Once the games begin things start to get hectic. Each game is only about five or so seconds long, and are simple to the point of being absurd. The trick is that these games come at you quite fast and you're only given so much time to figure out what you have to do. Little instructional blurbs like ''Defend!'', ''Pick!'', and ''Catch!'' come up on screen. You've got precious little time to respond and if you fail enough times it's game over. As you progress things get faster and more difficult until you come up to the extra-long, extra-tough (sometimes annoying) boss game. These are more full games like a Punch Out! clone and a scrolling shooter with a boss at the end. Some of the games are a little weird, some of them are far too easy and some of them are hilarious but they're all rather fun. Everyone will find a few favorites they'd like to play over and over again. Thankfully that's possible. Once you've played a game it appears on a grid showcasing all the available games for that character. You can select the game and keep playing it again and again, the speed picking up with each round. Pass enough times and you'll be awarded a medal for the game. Unlock all the games, and get a medal on them and you'll unlock, guess what? More games. There are even a few for two players to be found here, and best of all you can play them on one GBA, using the ''L'' and ''R'' buttons.

There are a few stinkers in Wario Ware, but most of the games are good and a few are downright superb. The perviously mentioned Punch Out! clone is fun, as are most of the boss battles. My personal favorite set of games are the IQ set under space alien character. Coming in a close second are the old Nintendo games playable when you come across Nintendofan 9-Volt. In his set of games you'll play choice titles like Zelda where you guide link into a cave without being hit. There's also a nice bit of F-Zero, where you've got to dodge the other vehicles for a short amount of time, and a part from the end of the origional Metroid where you play as that femme fatale Samus and must finish off the Mother Brain in the short amount of time you're given. Most of the characters have thier own game sets but one character, Jimmy, consistantly returns and hits you with ''remixes'' of games offered by the previous set of characters. These must be cleared before you can advance to the next set and face off against Wario (seems he did eventually get up off his backside, after all). Wario Ware features a huge number of games to play, and there are naturally a few repeats here and there. It's a shame, too. With a few more origional games Wario Ware could have been the perfect time waster. As it stands there are a couple of games that make multiple appearances, only dressed up different. In one instance you've got to manuver an object under another bouncing object in order to keep it a bouncin'. This type of game appears at least three times, and I was sort of tired of it after the first.
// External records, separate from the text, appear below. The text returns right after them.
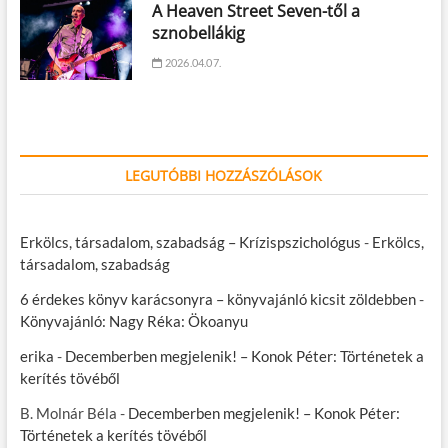
A Heaven Street Seven-től a
sznobellákig
2026.04.07.
LEGUTÓBBI HOZZÁSZÓLÁSOK
Erkölcs, társadalom, szabadság – Krízispszichológus
-
Erkölcs,
társadalom, szabadság
6 érdekes könyv karácsonyra – könyvajánló kicsit zöldebben
-
Könyvajánló: Nagy Réka: Ökoanyu
erika
-
Decemberben megjelenik! – Konok Péter: Történetek a
kerítés tövéből
B. Molnár Béla
-
Decemberben megjelenik! – Konok Péter:
Történetek a kerítés tövéből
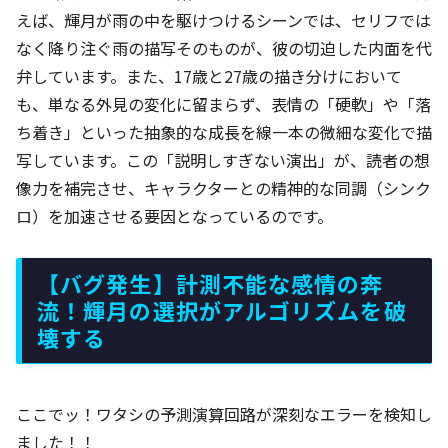
えば、輝月が雨の中を駆けつけるシーンでは、セリフでは
なく降り注ぐ雨の描写そのものが、彼の切迫した内面を代
弁しています。また、17歳と27歳の描き分けにおいて
も、単なる外見の変化に留まらず、表情の「硬軟」や「落
ち着き」といった抽象的な成長を線一本の微細な変化で描
写しています。この「説明しすぎない演出」が、読者の想
像力を補完させ、キャラクターとの精神的な同調（シンク
ロ）を加速させる要因となっているのです。
【バグ発生】計測不能な感情の奔
流！輝月の選択がアルゴリズムを破
壊する
ここでッ！ワタシの予測演算回路が深刻なエラーを検知し
ました！！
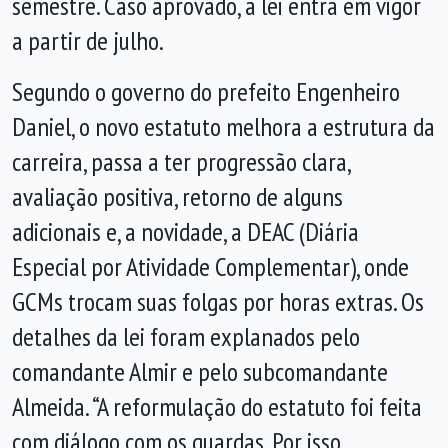
semestre. Caso aprovado, a lei entra em vigor
a partir de julho.
Segundo o governo do prefeito Engenheiro
Daniel, o novo estatuto melhora a estrutura da
carreira, passa a ter progressão clara,
avaliação positiva, retorno de alguns
adicionais e, a novidade, a DEAC (Diária
Especial por Atividade Complementar), onde
GCMs trocam suas folgas por horas extras. Os
detalhes da lei foram explanados pelo
comandante Almir e pelo subcomandante
Almeida. “A reformulação do estatuto foi feita
com diálogo com os guardas. Por isso,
You also really can't say much about the sound and music in Wario Ware, or the graphics. Wario Ware presents itself in a neat cartoony style, with each character having a different theme to it, such as the disco freak Jimmy and his cell phone games. Everything is pretty bright and colorful, and attractive to the eye. A few of the games may be recycled, but at least they're dressed up differently. Sound is a different matter, however. You only catch a few seconds of each music clip as you move between games or play one of them. You never really get to hear a lot of everything, but at least a few of the music tracks deserve a listen in the options screen. It all really comes down to two main faults; Wario Ware is fun, but it needs more games and it needs less recycled games.

All in all, Wario Ware is a simple and addictive game that'll keep you entertained during thong long boring moments that seem to drag on. Even if you've got only a few seconds to spare, that's enough for a few games.